Ontario should allow shareholders to vote No in director elections to make it easier for investors to reject unwanted board members, an expert panel has recommended in a new report.
A government-appointed panel of legal experts has tabled a series of reform proposals to modernize Ontario’s business legislation, including a recommendation to remove the province’s requirement to have at least 25 per cent Canadian residents on boards.
The recommendations will help Ontario to remain an attractive choice for companies looking for a jurisdiction to incorporate their operations, said committee member Carol Hansell, who is a member of the group’s steering committee. She said companies need a reason to incorporate in Ontario instead of the Yukon or other regions with modernized business laws.
“We’re trying to make Ontario a jurisdiction of choice on the basis of the legal framework that’s available here,” she said.
Ontario Government and Consumer Services Minister David Orazietti appointed the 13-member panel in February to recommend reform priorities to over 20 pieces of legislation involving corporate and commercial matters, including the centrepiece Ontario Business Corporations Act, which lays out many of the basic rules about how companies and their boards must operate.
The committee’s recommendations have been made available for public comment until Oct. 16, when the government will then review the issues and decide how to proceed with legislative reforms.
The proposed voting amendment would mark a significant change for Canada, where shareholders in all jurisdictions currently have only the right to vote for a director or withhold their votes, which means they are not counted in the vote tally. Shareholder advocates have asked for legal changes to allow investors to vote against director candidates, arguing the current system is undemocratic because directors are always elected even if there is widespread protest and a majority of shareholders withheld votes.
The federal government is also in the midst of reviewing the Canada Business Corporations Act, which governs companies that are federally incorporated in industries such as banking and telecommunications, and has asked for comments about whether it should change director voting rules.

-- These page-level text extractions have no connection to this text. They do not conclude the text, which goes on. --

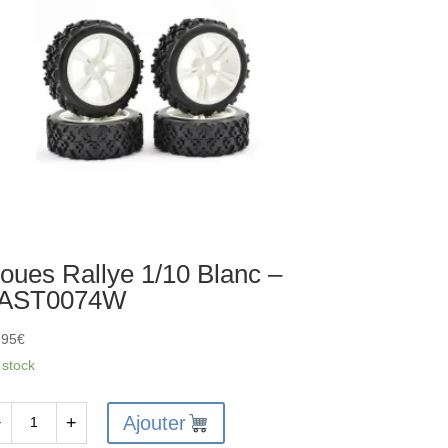
oues Rallye 1/10 Blanc –
AST0074W
,95
€
 stock
Ajouter
−
+
antité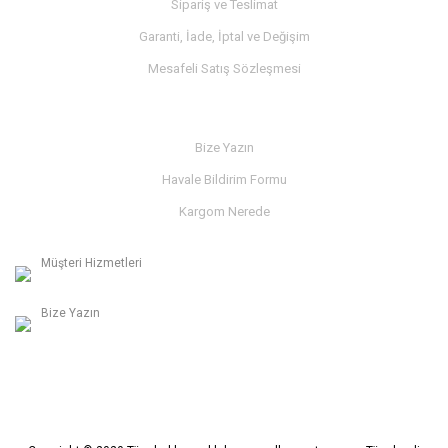
Sipariş ve Teslimat
Garanti, İade, İptal ve Değişim
Mesafeli Satış Sözleşmesi
İLETİŞİM
Bize Yazın
Havale Bildirim Formu
Kargom Nerede
Müşteri Hizmetleri
0236 312 27 98
Bize Yazın
info@albaymotor.com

Stephen Erlichman, executive director of the Canadian Coalition for Good Governance, which represents most of Canada’s largest institutional investors, said Tuesday that his group has been lobbying for a decade for changes to business laws to make voting truly democratic.
He said the CCGG has recommended changing the federal legislation, and has also written to all ministers responsible for provincial business acts to urge them to also adopt a new voting system with the right to vote against directors. He said it is encouraging that Ontario is considering the change.
“We’re happy to see it,” he said.
Mr. Erlichman said the CCGG also supports removing the requirements for Canadian residents on boards because the rule is inflexible and the composition of boards does not need to be enshrined in legislation.
Five other jurisdictions – British Columbia, Yukon, Quebec, Nova Scotia and New Brunswick – already have no requirement for Canadian directors on boards, while only one U.S. state requires U.S. residents and most European countries have no residency requirements for directors.
Mr. Erlichman said the Toronto Stock Exchange already vets and approves directors proposed for election to boards of public companies, and it is in a better position to ensure boards have directors with knowledge of Canadian culture, laws and the business environment.
Ms. Hansell said the Ontario rule also requires 25 per cent Canadian residents to be present to transact business at board meetings, which can sometimes pose problems for small boards. She said residency rules have been politically hard to change, but are no longer needed.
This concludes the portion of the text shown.